Tarih: 09.02.2014 19:40

FEYZİOĞLU`NDAN,CUMHURBAŞKANI GÜL`E İNTERNET MEKTUBU

Facebook Twitter Linked-in

Türkiye Barolar Birliği Başkanı,Av.Prof.Dr.Metin Feyzioğlu,Cumhurbaşkanı Abdullah Gül` bir Mektup yazarak,İnternet Yasağını Düzenleyen Yasa`nın TBMM`ne geri gönderilmesini istedi.Feyzioğlu`nun Mektup Metni şöyle:

``Söz konusu internet yasasının yürürlüğe girmesi halinde;

1-)İdare ne zaman isterse internete erişimi engelleyebilecek,kendisine rahatsızlık veren siteleri kapatabilecektir
2-)2 yıl süreyle herkesin hangi siteye girdiği, arama motorlarında hangi aramaları yaptırdığı gibi bütün bilgiler saklanacak ve idarenin kullanımına açık hale gelecektir.
3-)Yapılan internetin düzenlenmesi değil; sansür ve ileri fişlemedir.
4-) Kişilerin internette dolaşım bilgilerinin saklanması kabul edilemez.
5-)Yargı kararı olmaksızın idare eliyle internet sitelerine müdahaleye izin verilemez.
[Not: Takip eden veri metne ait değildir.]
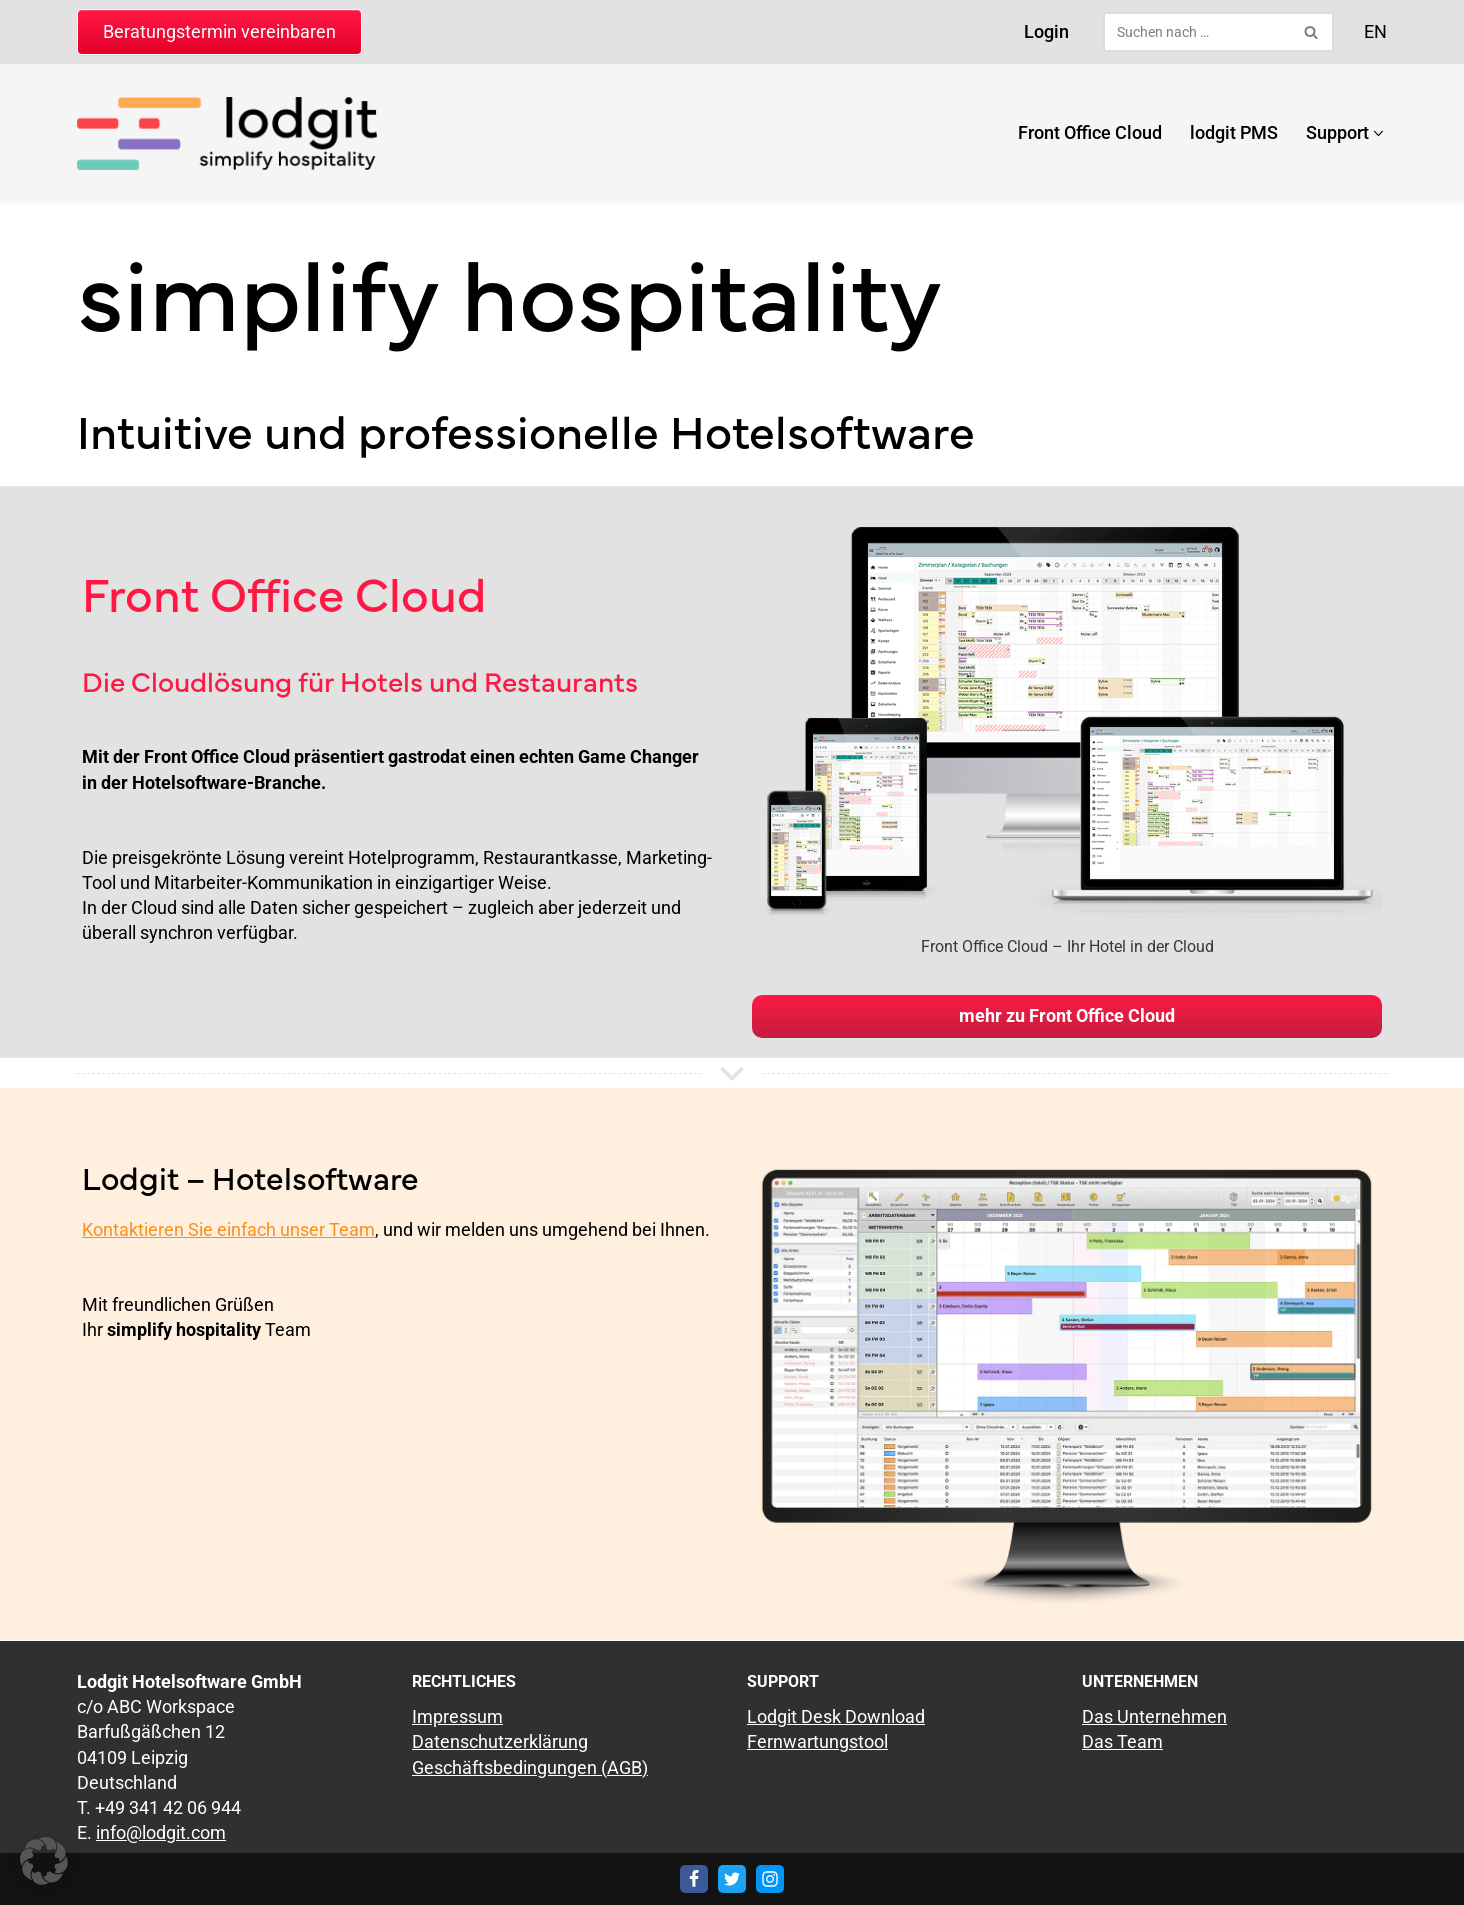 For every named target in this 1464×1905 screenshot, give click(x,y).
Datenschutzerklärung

İnternete müdahale, özgürlüğe müdahaledir.

Av.Prof.Dr.Metin Feyzioğlu 
Türkiye Barolar Birliği Başkanı``Dedi.

Sayın Abdullah GÜL
T.C. Cumhurbaşkanı
T.C. Cumhurbaşkanlığı
Ankara

Sayın Cumhurbaşkanım,

Malumları olduğu üzere, 5651 sayılı “İnternet Ortamında Yapılan Yayınların Düzenlenmesi ve
Bu Yayınlar Yoluyla İşlenen Suçlarla Mücadele Edilmesi Hakkında Kanun”un (R.G.
23.05.2007, 26530), özellikle “bireysel özgürlüklere daha geniş alanlar açılması” amacına
aykırı olarak, uygulamada temel hak ve özgürlükleri sınırlandıran sonuçlar doğurduğu; bu
nedenle de, anılan yasanın “erişimin engellenmesi”ne ilişkin 8. maddesi, “demokratik hukuk
devletinin teminat altına alması gereken hukuki korumayı sağlamadığı” gerekçesiyle Avrupa
İnsan Hakları Sözleşmesi’nin (AİHS) “ifade özgürlüğü” başlıklı 10. maddesine aykırı
bulunmuş ve sonuçta Türkiye, Avrupa İnsan Hakları Mahkemesi (AİHM) tarafından tazminata
mahkum edilmişti (18.12.2012 tarih ve 3111/10 sayılı Ahmet Yıldırım kararı).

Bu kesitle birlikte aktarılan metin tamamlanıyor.